Having been national schools commissioner for just over a year now, I’ve found one of the best aspects has been the chance to talk with leaders and teachers about their practice in different settings. Developing a talented team of professionals who lead the learning of young people is essential in a self-improving system, which means we must create a strategy and structure that enables us to help staff to become the best professionals they can be at whatever stage of their career they are at.
Some of the most effective practice I have seen in multi-academy trusts (MATs) and teaching school alliances focuses on the sequential staging of staff professional development over several years. This works alongside a performance management model and looks at development over time rather than one academic year in isolation.
In these examples, teachers and leaders agree a personal development plan that includes an entitlement to training and opportunities to develop across their school and MATs or teaching school alliances. So this might include examples of where teachers work together as a team of lead practitioners to provide peer support to other classroom teachers or where teams are created across several schools to develop classroom resources and pedagogy strategies.
These experiences blend teaching and leadership development, and whether a young teacher aspires to become a leader or not, this work is a powerful lever to develop individual practice.
Very personal development
A personal development plan should belong to the individual and, even if they leave their trust, they take it with them as evidence of their progress. It also acts as an indicator of the type of development they want their new employer to support them with.
Leadership and classroom practice should not be seen as binary
All of this should build upon the first two to three years in a newly qualified teacher’s career, where the best organisations plan the training that develops the skills and confidence for them to become a consistently good teacher. As the education secretary has said, maintaining and strengthening qualified teacher status and initial teacher training is “the foundation stone for the teaching profession to build on”, and helps to ensure that we retain the best and brightest in the key first years.
While we need good and outstanding teachers to carry on doing what they do best - teaching - leadership and classroom practice should not be seen as binary.
I see many fantastic teachers taking leadership decisions in their classrooms every day, and impressive leaders continuing to teach well and develop the confidence of the teachers they lead.
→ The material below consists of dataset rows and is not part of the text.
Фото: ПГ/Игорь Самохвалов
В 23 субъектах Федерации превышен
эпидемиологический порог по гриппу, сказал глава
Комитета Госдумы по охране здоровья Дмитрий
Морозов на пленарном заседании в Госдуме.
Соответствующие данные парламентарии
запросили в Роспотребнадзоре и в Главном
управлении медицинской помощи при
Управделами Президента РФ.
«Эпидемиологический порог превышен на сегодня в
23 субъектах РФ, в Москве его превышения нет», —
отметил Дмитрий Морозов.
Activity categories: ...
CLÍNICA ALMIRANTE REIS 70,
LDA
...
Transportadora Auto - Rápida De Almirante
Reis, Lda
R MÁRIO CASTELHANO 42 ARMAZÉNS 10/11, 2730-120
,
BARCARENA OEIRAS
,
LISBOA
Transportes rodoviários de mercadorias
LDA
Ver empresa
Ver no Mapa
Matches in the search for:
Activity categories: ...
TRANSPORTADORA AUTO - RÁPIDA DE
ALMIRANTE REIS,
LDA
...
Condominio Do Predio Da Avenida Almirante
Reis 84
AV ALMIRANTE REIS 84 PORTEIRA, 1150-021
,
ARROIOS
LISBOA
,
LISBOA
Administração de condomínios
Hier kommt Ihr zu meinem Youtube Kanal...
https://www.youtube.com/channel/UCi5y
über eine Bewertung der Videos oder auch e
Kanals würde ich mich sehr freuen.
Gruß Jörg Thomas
This is where the newly announced Teaching and Leadership Innovation Fund comes in: it will support programmes in 12 opportunity areas, as well as other areas of need across the country, as identified by the education secretary. This fund will enable new, high-quality CPD provision to be delivered where it can make the most difference.
Regardless of the career pathway a teacher chooses, our colleagues in schools must feel supported through a career-long culture of embedded learning and development.